*HOW TO COMPLETE THIS TASK:*
An exact restatement of the data below, with the pictures removed, is the required answer.

(Stored items from a collection)
((
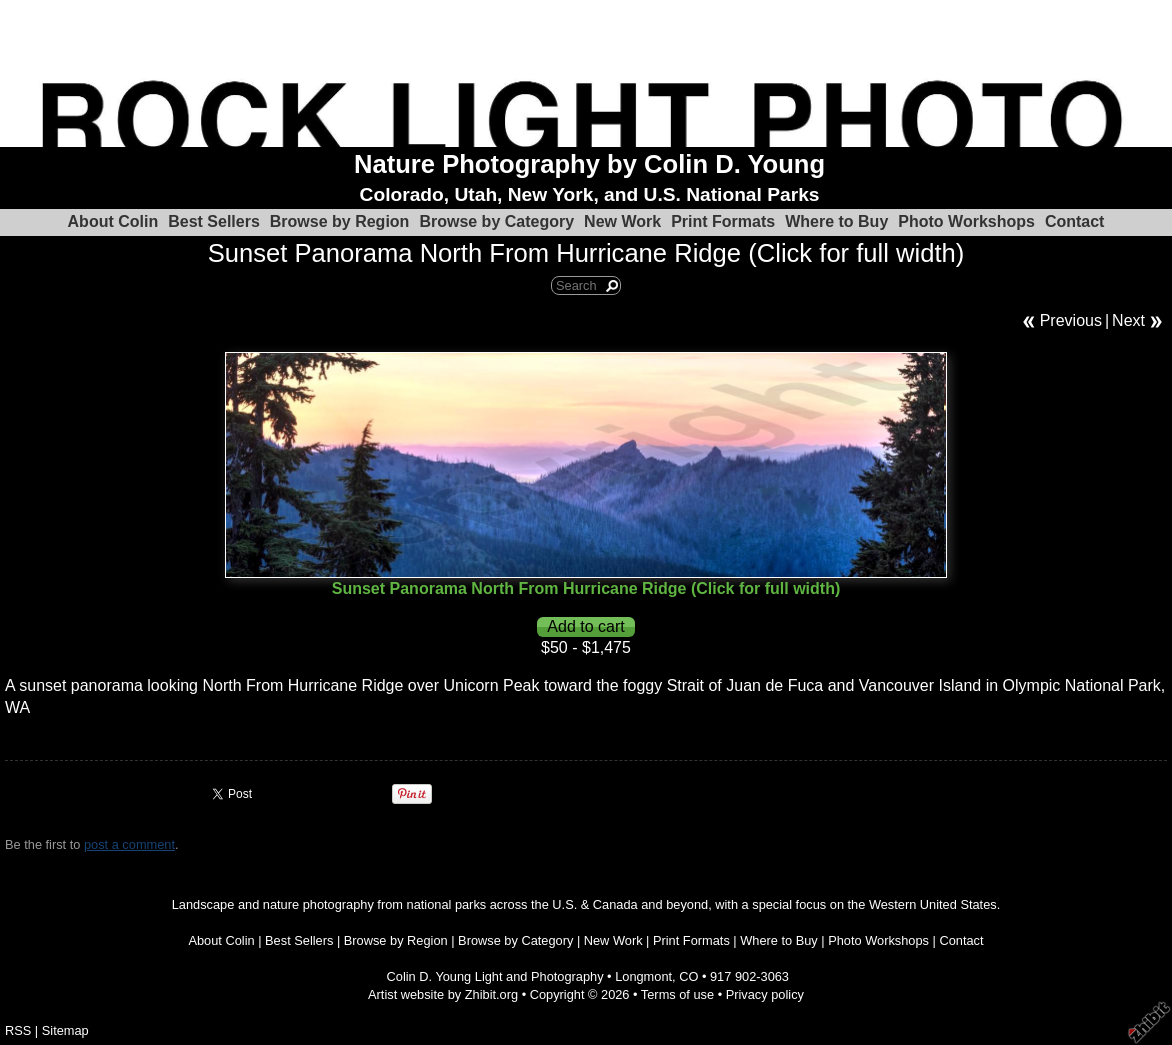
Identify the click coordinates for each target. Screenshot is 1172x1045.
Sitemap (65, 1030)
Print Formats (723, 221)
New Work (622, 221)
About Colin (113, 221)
))
*PROBLEM SOLUTION:*
Identify the click coordinates for each target. Screenshot is 1172x1045.
Sitemap (65, 1030)
Print Formats (723, 221)
New Work (622, 221)
About Colin (113, 221)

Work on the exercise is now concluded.